Commit Graph

5 Commits

Author SHA1 Message Date
Josh Patterson f088a27159 so-boot-mine-update: warm master pillar cache before highstate
A complete mine is not enough: elasticsearch:nodes, redis:nodes,
logstash:nodes (tgt_type=pillar) and hypervisor:nodes (tgt_type=compound)
resolve their target against the master's per-minion data cache
(grains+pillar in data.p), which is populated only when a minion's pillar
is recompiled -- separately from the mine. After a reboot a node can be in
the mine (so node_data/glob sees it) yet absent from that cache, so it
fails the elasticsearch:enabled:true pillar match and is dropped from
elasticsearch:nodes -> so-elasticsearch ExtraHosts -> container recreate.

After the mine-completeness wait, run salt '*' saltutil.refresh_pillar
wait=True to synchronously cache every up node's pillar (the same lever
deploy_newnode.sls uses), then verify with salt-run cache.pillar and retry
stragglers, bounded by MINE_UPDATE_MAX_WAIT. Also log elasticsearch:nodes
alongside node_data for inspection.
2026-06-09 13:52:19 -04:00
Josh Patterson 27c7702325 so-boot-mine-update: wait for a complete mine before highstate
Mine-backed pillars (node_data, elasticsearch:nodes, redis:nodes,
logstash:nodes, hypervisor:nodes) include a node only if it returned an
IP from the mine, and the configs they build are rebuilt fresh every
highstate. After a manager reboot with a flushed mine, the first boot
highstate could run before an up node re-reported network.ip_addrs,
dropping it from e.g. so-elasticsearch ExtraHosts and forcing a
container recreate.

After the initial broad mine.update, poll until every currently-up
minion actually has network.ip_addrs in the mine, re-pushing mine.update
to stragglers, before releasing the boot highstate.
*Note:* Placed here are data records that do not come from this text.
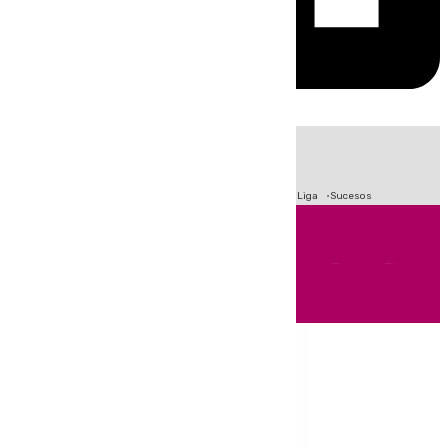
HOY
|
Fútbol
Primera División
Crisis Migratoria en Ceuta
LaLiga
Sucesos
Andalucía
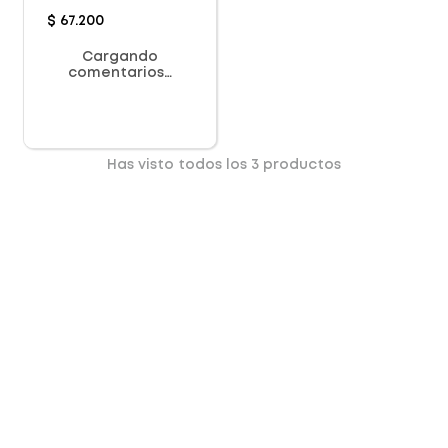
$
67
.
200
Cargando
comentarios…
Has visto todos los
3
productos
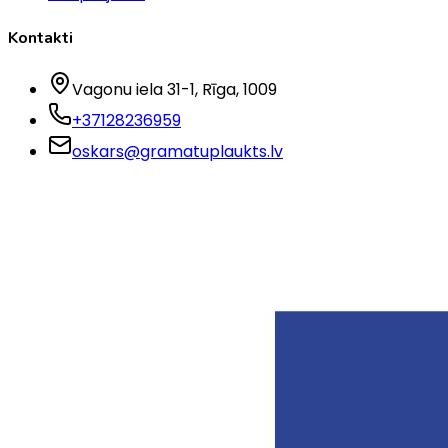
Kontakti
Vagonu iela 31-1
, Rīga
, 1009
+37128236959
oskars@gramatuplaukts.lv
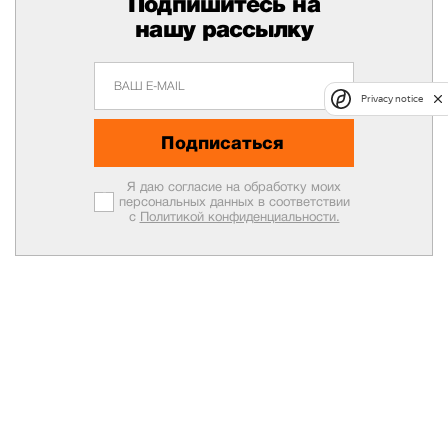
Подпишитесь на
нашу рассылку
Privacy notice
Подписаться
Я даю согласие на обработку моих
персональных данных в соответствии
с
Политикой конфиденциальности.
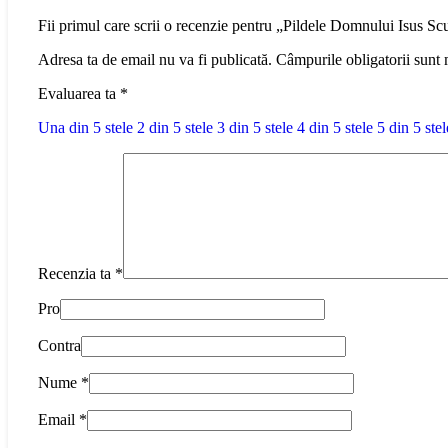
Fii primul care scrii o recenzie pentru „Pildele Domnului Isus Scur
Adresa ta de email nu va fi publicată.
Câmpurile obligatorii sunt
Evaluarea ta
*
Una din 5 stele
2 din 5 stele
3 din 5 stele
4 din 5 stele
5 din 5 stel
Recenzia ta
*
Pro
Contra
Nume
*
Email
*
Shares the existing
MINE_UPDATE_MAX_WAIT backstop so a slow/down node never blocks boot, and
still logs the rendered node_data for inspection.
2026-06-09 10:10:32 -04:00
Josh Patterson 8c306eb37d so-boot-mine-update: log the rendered node_data content
Dump the actual rendered node_data pillar (pretty-printed JSON) to the
journal instead of just a rendered/empty verdict, so the boot-time render
attempt is fully inspectable. Empty renders print false/null and still
emit the WARNING.
2026-06-09 09:49:19 -04:00
Josh Patterson e536ffa363 so-boot-mine-update: render node_data after mine.update before highstate
After the boot-time mine.update, have the manager actually render the
node_data pillar and log whether it came back populated. node_data: False
makes salt/top.sls apply the bootstrap recovery branch instead of the
manager's real config, so surfacing this in the journal makes the
condition visible before so-boot-highstate runs. Best-effort and
non-blocking: always exits 0 so highstate proceeds regardless.
2026-06-09 09:35:24 -04:00
Josh Patterson 9580976ba2 Add manager boot-time grid mine.update oneshot before highstate
so-boot-mine-update.service is a manager-only Type=oneshot unit that runs
once per boot after salt-master/salt-minion start and before
so-boot-highstate.service. It pushes mine.update to all reachable minions
so mine-backed pillars (node IPs, ES/Redis/Logstash discovery) are fresh
before the boot highstate renders them.

The helper waits for the responsive minion set to settle (plateau) rather
than for every accepted key to report up, so an intentionally powered-off
minion doesn't block the update; MAX_WAIT remains as a backstop.
2026-06-08 11:05:13 -04:00